Strategisch betrachtet zählt die Infinity-II-Familie inklusive des 1260 Infinity II LC zu den Kernprodukten im Chromatographiegeschäft von Agilent, das zusammen mit anderen analytischen Plattformen einen wesentlichen Umsatzbeitrag im Segment Life Sciences and Applied Markets liefert. Für Labore, die Investitionsentscheidungen im Bereich HPLC treffen, ist relevant, dass der 1260 Infinity II LC sich im Markt als bewährtes System etabliert hat und in zahlreichen Applikationsnotizen und Standardmethoden referenziert wird. Die Aktie von Agilent Technologies Inc. (US00846U1016) notiert am 13.06.2026 auf Xetra bei 129,84 Euro.
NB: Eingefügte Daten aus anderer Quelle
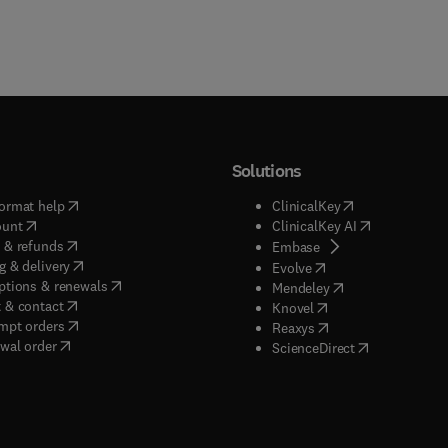
Solutions
(
opens in new tab/window
)
(
opens in new ta
ormat help
ClinicalKey
(
opens in new tab/window
)
(
opens in new
ount
ClinicalKey AI
(
opens in new tab/window
)
 & refunds
(
opens in new tab/w
Embase
(
opens in new tab/window
)
g & delivery
(
opens in new tab/wi
Evolve
(
opens in new tab/window
)
ptions & renewals
(
opens in new tab
Mendeley
(
opens in new tab/window
)
 & contact
(
opens in new tab/wi
Knovel
(
opens in new tab/window
)
mpt orders
(
opens in new tab/w
Reaxys
wal order
(
opens in new 
ScienceDirect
Agilent 1260 Infinity II LC im Kurzprofil

  • Produkt: Agilent 1260 Infinity II LC
  • Hersteller: Agilent Technologies Inc.
  • Kategorie: Klassiker/Longseller-Chromatograph (Labor)
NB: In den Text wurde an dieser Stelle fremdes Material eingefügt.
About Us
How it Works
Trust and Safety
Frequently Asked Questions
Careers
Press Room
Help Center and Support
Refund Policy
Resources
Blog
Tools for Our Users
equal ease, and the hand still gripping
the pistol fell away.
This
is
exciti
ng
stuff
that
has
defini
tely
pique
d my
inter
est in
  • Markteinfuehrung: Infinity-II-Plattform seit Mitte der 2010er Jahre im Markt, 1260 Infinity II LC als etablierte HPLC-Linie verankert
  • UVP / Preis: Listenpreise variieren je nach Konfiguration; Angebote im Markt typischerweise im Bereich mittlerer fünfstelliger Euro-Betraege (ohne Mehrwertsteuer), genaue Projektpreise auf Anfrage
  • Verfuegbarkeit: Vertrieb ueber Agilent und Fachhandel, inklusive Service- und Wartungspaketen in Deutschland und europaweit
  • Zielgruppe: Routine- und QC-Labore in Pharma, Lebensmittel- und Umweltanalytik sowie Forschungsinstitute mit Fokus auf klassischer HPLC
  • Besonderheit / USP: Modularer Aufbau, 600-bar-Leistungsbereich und enge Integration in Agilent-Softwareumgebung ermoeglichen etablierte Routineanalytik und effiziente Methodenmigration.